Nel cuore della cultura giuridica svizzera, una vicenda intricata ha sconvolto il Consiglio della Magistratura ticinese. Si tratta della destituzione immediata dei giudici Siro Quadri e Francesca Verda Chiocchetti del Tribunale penale cantonale, accusati di aver gravemente trasgredito ai loro doveri denunciando Mauro Ermani, presidente del medesimo tribunale, di pornografia. Il caso ha suscitato scalpore, partendo dall’invio di un’immagine controversa da parte di Ermani alla segretaria – un’immagine che ritraeva una donna in un contesto erotico al museo del sesso di Amsterdam, accompagnata dal commento “ufficio penale”. Questo episodio è stato solo l’inizio di una serie di querele e segnalazioni che hanno coinvolto vari magistrati nei corridoi del potere giudiziario ticinese.
Il Consiglio della Magistratura, agendo “all’unanimità”, ha giudicato inaccettabile e incompatibile con il loro ruolo la falsa accusa sollevata dai giudici Quadri e Chiocchetti, essendo già stato determinato che il reato di pornografia non sussisteva.
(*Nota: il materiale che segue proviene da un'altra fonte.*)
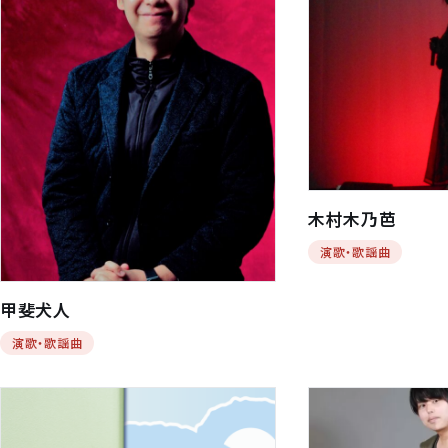
木村木乃芭
演歌・歌謡曲
甲斐犬人
演歌・歌謡曲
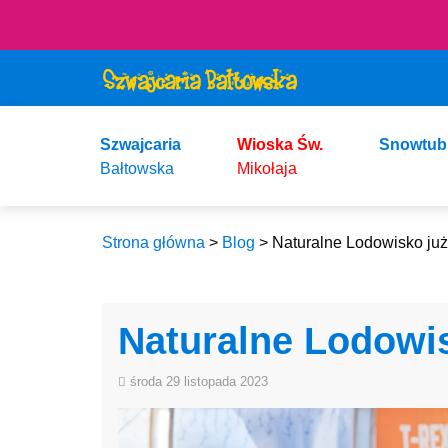
Szwajcaria
Wioska Św.
Snowtub
Bałtowska
Mikołaja
Strona główna
>
Blog
>
Naturalne Lodowisko ju
Naturalne Lodowi
środa 29 listopada 2023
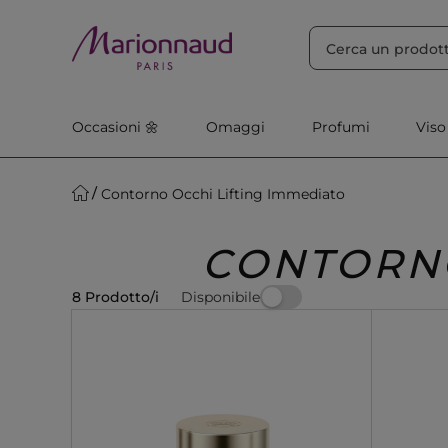
ORDINA PER
Filtra
Rilevanza
Occasioni 🌼
Omaggi
Profumi
Viso
Contorno Occhi Lifting Immediato
CONTORNO
Disponibile
8 Prodotto/i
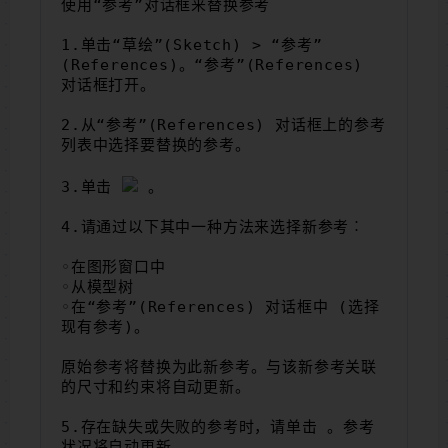
使用“参考”对话框来替换参考
1.单击“草绘”(Sketch) > “参考”
(References)。“参考”(References) 
对话框打开。
2.从“参考”(References) 对话框上的参考
列表中选择要替换的参考。
3.单击 
 。
4.请通过以下其中一种方法来选择新参考︰
◦在图形窗口中
◦从模型树
◦在“参考”(References) 对话框中 (选择
现有参考)。
原始参考将替换为此新参考。与该新参考关联
的尺寸和约束将自动更新。
5.存在缺失或失败的参考时，请单击 。参考
状况将自动更新。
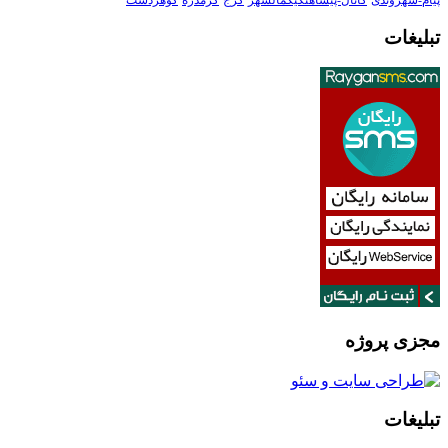
پیام-شهروندی
کانال-پیشاهنگیکمالشهر
کرج
گرمدره
گوهردشت
تبلیغات
مجزی پروژه
تبلیغات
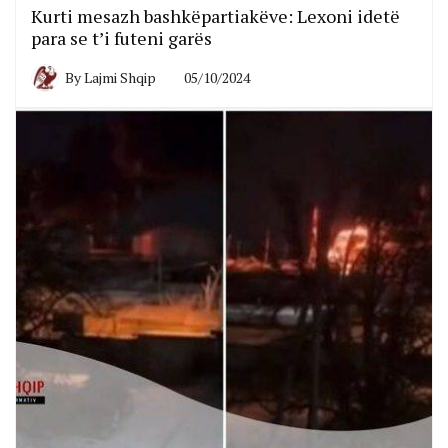
Kurti mesazh bashkëpartiakëve: Lexoni idetë
para se t’i futeni garës
By
Lajmi Shqip
05/10/2024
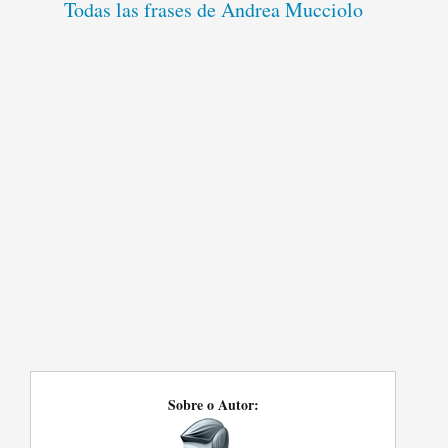
Todas las frases de Andrea Mucciolo
Sobre o Autor:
Questa conclusione era stata infatti anticipata dal procuratore pubblico straordinario Franco Passini, incaricato dal governo per approfondire la questione.
Per comprendere appieno questa complicata vicenda, bisogna tornare indietro ad aprile. Sono stati i giudici Quadri e Chiocchetti a segnalare inizialmente Ermani e altri colleghi per un presunto caso di mobbing alla Commissione amministrativa del Tribunale d’appello. Tale segnalazione si è trasformata in uno scontro aperto, con controdeduzioni espressamente dirette a loro verso il Consiglio della Magistratura, culminate in ulteriori querele per diffamazione e pornografia.
Il Consiglio della Magistratura aveva aperto un procedimento disciplinare contro il presidente Ermani, ma le conseguenze giuridiche si sono rivelate slegate dall’ambito penale, dimostrato dal “non luogo a procedere” dichiarato per le accuse sollevate. La severa decisione di estromettere Quadri e Chiocchetti è stata perciò una mossa inaspettata e ha suscitato forti reazioni dal loro legale, Marco Broggini, che ha denunciato il provvedimento come “clamorosamente arbitrario” e annunciato un ricorso contro quella che considera una risoluzione paradossalmente avversa.
Questo caso non rappresenta solo un conflitto interno alla magistratura ticinese, ma evidenzia anche le complesse dinamiche di potere e i limiti sottili tra condotta etica e personale all’interno delle istituzioni giudiziarie.